Each entry that follows should be retyped in full and exactly.

····················

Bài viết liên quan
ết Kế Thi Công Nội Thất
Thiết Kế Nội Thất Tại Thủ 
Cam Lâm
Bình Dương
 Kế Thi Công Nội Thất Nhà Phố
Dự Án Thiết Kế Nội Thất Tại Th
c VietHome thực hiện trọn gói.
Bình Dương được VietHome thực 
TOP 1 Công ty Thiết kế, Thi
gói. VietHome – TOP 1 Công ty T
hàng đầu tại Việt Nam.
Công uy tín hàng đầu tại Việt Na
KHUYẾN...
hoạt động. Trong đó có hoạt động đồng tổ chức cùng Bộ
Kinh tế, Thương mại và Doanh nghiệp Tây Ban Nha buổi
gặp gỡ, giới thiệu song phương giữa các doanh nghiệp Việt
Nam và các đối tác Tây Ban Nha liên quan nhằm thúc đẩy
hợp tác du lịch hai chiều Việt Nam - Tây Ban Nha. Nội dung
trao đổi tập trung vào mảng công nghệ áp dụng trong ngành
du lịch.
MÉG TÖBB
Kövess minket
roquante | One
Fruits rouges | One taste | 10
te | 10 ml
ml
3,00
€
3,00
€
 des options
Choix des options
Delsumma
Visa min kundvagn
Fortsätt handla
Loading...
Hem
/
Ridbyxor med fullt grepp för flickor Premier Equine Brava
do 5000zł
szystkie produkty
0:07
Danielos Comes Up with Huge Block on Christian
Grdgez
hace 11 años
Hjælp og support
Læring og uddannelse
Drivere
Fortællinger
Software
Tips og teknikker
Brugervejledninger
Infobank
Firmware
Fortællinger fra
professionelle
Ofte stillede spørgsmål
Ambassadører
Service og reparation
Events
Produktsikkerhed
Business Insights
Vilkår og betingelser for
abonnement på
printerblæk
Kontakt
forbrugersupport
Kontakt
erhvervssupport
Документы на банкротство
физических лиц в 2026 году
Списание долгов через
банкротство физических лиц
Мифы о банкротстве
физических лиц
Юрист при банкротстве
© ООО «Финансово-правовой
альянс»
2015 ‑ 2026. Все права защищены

····················

**Written response**
Bài viết liên quan
ết Kế Thi Công Nội Thất
Thiết Kế Nội Thất Tại Thủ 
Cam Lâm
Bình Dương
 Kế Thi Công Nội Thất Nhà Phố
Dự Án Thiết Kế Nội Thất Tại Th
c VietHome thực hiện trọn gói.
Bình Dương được VietHome thực 
TOP 1 Công ty Thiết kế, Thi
gói. VietHome – TOP 1 Công ty T
hàng đầu tại Việt Nam.
Công uy tín hàng đầu tại Việt Na
KHUYẾN...
hoạt động. Trong đó có hoạt động đồng tổ chức cùng Bộ
Kinh tế, Thương mại và Doanh nghiệp Tây Ban Nha buổi
gặp gỡ, giới thiệu song phương giữa các doanh nghiệp Việt
Nam và các đối tác Tây Ban Nha liên quan nhằm thúc đẩy
hợp tác du lịch hai chiều Việt Nam - Tây Ban Nha. Nội dung
trao đổi tập trung vào mảng công nghệ áp dụng trong ngành
du lịch.
MÉG TÖBB
Kövess minket
roquante | One
Fruits rouges | One taste | 10
te | 10 ml
ml
3,00
€
3,00
€
 des options
Choix des options
Delsumma
Visa min kundvagn
Fortsätt handla
Loading...
Hem
/
Ridbyxor med fullt grepp för flickor Premier Equine Brava
do 5000zł
szystkie produkty
0:07
Danielos Comes Up with Huge Block on Christian
Grdgez
hace 11 años
Hjælp og support
Læring og uddannelse
Drivere
Fortællinger
Software
Tips og teknikker
Brugervejledninger
Infobank
Firmware
Fortællinger fra
professionelle
Ofte stillede spørgsmål
Ambassadører
Service og reparation
Events
Produktsikkerhed
Business Insights
Vilkår og betingelser for
abonnement på
printerblæk
Kontakt
forbrugersupport
Kontakt
erhvervssupport
Документы на банкротство
физических лиц в 2026 году
Списание долгов через
банкротство физических лиц
Мифы о банкротстве
физических лиц
Юрист при банкротстве
© ООО «Финансово-правовой
альянс»
2015 ‑ 2026. Все права защищены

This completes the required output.